These are a few examples, the point is that Markov Chains are used for a lot of different purposes, but the question is, what are Markov Chains about?

**During this article we will give an explanation about what Markov Chains are, some properties, and give some examples. The idea of this article is to be the base for other more advanced articles which will come, showing real application you can do using this. There are a lot of powerful applications, believe me.**

Suppose that you want to predict the weather for the ninth day as in the picture below.

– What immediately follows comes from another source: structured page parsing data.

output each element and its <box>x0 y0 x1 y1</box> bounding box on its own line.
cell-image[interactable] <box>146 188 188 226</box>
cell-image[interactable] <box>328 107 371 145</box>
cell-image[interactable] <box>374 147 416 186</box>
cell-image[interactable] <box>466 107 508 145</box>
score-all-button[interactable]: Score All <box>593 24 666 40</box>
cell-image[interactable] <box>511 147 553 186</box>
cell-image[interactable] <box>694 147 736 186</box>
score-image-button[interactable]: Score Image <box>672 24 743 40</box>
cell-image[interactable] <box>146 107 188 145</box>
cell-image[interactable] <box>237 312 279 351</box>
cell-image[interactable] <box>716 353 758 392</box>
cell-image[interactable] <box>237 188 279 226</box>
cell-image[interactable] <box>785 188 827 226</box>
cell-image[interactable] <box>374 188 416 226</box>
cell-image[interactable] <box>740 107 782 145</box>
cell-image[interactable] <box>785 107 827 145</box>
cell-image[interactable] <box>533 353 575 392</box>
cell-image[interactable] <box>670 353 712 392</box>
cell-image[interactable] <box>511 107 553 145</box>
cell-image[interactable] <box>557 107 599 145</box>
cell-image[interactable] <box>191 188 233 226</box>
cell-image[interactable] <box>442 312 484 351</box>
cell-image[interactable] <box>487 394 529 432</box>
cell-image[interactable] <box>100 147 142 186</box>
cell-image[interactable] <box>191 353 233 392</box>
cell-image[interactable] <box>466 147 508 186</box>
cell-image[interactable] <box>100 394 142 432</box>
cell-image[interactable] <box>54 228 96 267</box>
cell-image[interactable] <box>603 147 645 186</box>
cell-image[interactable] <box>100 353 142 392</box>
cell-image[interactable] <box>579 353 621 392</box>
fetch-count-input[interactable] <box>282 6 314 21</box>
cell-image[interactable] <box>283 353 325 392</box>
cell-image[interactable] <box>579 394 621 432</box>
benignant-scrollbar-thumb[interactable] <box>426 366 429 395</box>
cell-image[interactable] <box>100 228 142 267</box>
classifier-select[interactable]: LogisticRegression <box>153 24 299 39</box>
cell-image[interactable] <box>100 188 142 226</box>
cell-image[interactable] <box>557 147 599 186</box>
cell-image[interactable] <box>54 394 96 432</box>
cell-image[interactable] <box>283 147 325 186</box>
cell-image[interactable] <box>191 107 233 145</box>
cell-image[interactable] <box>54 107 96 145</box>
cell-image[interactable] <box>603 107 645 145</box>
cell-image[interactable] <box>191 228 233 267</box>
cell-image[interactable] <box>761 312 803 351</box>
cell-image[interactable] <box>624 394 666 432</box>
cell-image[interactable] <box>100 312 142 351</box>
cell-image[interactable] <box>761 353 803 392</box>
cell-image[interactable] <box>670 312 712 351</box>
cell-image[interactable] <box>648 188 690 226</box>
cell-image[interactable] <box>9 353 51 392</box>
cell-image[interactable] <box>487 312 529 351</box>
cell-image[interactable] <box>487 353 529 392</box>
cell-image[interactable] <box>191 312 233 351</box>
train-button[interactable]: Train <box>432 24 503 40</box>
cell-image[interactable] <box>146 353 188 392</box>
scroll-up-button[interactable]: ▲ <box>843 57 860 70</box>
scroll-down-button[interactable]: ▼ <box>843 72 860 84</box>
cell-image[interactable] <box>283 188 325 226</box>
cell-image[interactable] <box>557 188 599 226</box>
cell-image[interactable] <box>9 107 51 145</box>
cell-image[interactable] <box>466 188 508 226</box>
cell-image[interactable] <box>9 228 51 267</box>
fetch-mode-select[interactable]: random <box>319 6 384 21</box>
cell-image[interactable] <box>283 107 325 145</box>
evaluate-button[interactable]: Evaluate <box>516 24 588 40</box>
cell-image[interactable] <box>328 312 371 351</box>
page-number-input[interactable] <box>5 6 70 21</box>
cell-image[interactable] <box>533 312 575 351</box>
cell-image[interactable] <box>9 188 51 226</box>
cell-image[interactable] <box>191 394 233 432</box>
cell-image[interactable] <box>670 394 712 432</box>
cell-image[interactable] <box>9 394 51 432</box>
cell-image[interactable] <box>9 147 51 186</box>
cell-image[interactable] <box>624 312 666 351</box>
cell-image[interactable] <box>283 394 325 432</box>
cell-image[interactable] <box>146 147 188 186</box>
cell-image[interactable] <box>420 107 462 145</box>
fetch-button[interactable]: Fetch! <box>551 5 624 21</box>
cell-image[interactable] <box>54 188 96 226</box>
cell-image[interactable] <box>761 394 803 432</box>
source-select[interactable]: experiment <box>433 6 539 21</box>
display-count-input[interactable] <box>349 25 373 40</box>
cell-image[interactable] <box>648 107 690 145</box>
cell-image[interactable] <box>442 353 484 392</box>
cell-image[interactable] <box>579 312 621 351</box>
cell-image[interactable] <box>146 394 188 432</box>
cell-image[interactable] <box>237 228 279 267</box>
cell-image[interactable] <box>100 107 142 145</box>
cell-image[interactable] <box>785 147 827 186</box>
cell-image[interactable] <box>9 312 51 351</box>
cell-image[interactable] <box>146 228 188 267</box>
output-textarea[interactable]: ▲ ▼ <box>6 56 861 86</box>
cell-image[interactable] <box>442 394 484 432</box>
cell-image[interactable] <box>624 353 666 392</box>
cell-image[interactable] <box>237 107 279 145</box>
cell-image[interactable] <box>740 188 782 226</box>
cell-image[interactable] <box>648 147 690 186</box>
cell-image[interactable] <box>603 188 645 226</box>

The possible options are sunny, cloudy and rain. In theory, you could build a model which considers the weather of all the past days. In this case:

The weather day 8+ The weather day 7 + … + The weather day 1

I think you got the idea.

Now, the question is, are all these days equally meaningful for your prediction? Well, it’s likely that this won’t be the case. Indeed,** it could be that the last day will be the most important for our prediction**. In our case to predict the weather for day 9, day 8 would be the most important.

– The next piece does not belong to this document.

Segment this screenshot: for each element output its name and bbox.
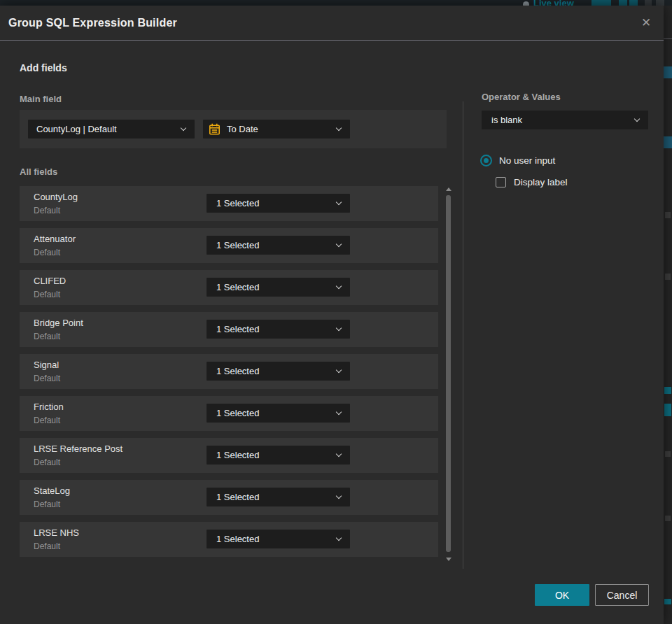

*This is something you could make out using PACF (Partial autocorrelation function), used often in timeseries analysis.*

Let’s assume that day 8 is much more important than any other day to predict the next day, **could we not just use that last day to make the prediction and make our model simpler**? Well, we can, and if we take only the current day to predict the next, we are seeing a Markov Chain.

In the context of Markov Chains, we speak about states. Our current weather would be our current state, the next state would be the weather of tomorrow.

**One of the most important properties of a Markov Chain is that the next state only depends on the current one**. In other words, that the weather of tomorrow only depends on the weather of today. If we can make that assumption, we can treat this case as a Markov Chain.

In this case the weather of Day 2 depends only on Day 1, the weather of Day 3 depends only on Day 2, and so on…

But, given that we said that we are working with a Markov Chain, there is an efficient way to graph the transitions from one weather to another.

## Markov Chain graph

At the graph below we can see the probabilities for the weather at the next day given the current weather (The probabilities are random selected by me for the example).

How to read this? Well, let’s assume that today it’s sunny, which are the probabilities for the weather tomorrow?

Let’s highlight the related lines at the graph. There are 3 lines which start at the sunny symbol, these represents the probability for the weather of tomorrow given that today it’s sunny. We have:

- 30% probability that it will be sunny again.
- 30% probability that it will rain.
- 40% probability that tomorrow it will be cloudy.

Also, **notice that the sum of the probabilities of all the lines which come out from one state sum together 100%**, this is a property.

We could write this down in probability terms following the same example, that the current weather is sunny (*If you didn’t studied probabilities don’t worry, it’s another way to express what I said above*):

- P(S/S): 0.3
- P(R/S): 0.3
- P(C/S): 0.4

So, now we know how to read that graph we can make out many things from it, for instance: Given that today it’s raining, what it the probability that tomorrow it will becloudy? As we can see the probability is relatively high, it’s 60%.

Seems like we are pretty done, right? Given the current weather we can make out which will be the weather tomorrow. Well, no.

Somebody could come to use and ask: “If I don’t know the current weather, because I live far away, how could I know the probability that it will be raining?”

Basically, this person is asking us, **given any day, which is the probability for each weather**? In terms of probabilities they are asking us:

Let’s do some maths to get that.

A transition is the change from one state to the next in the context of Markov Chains.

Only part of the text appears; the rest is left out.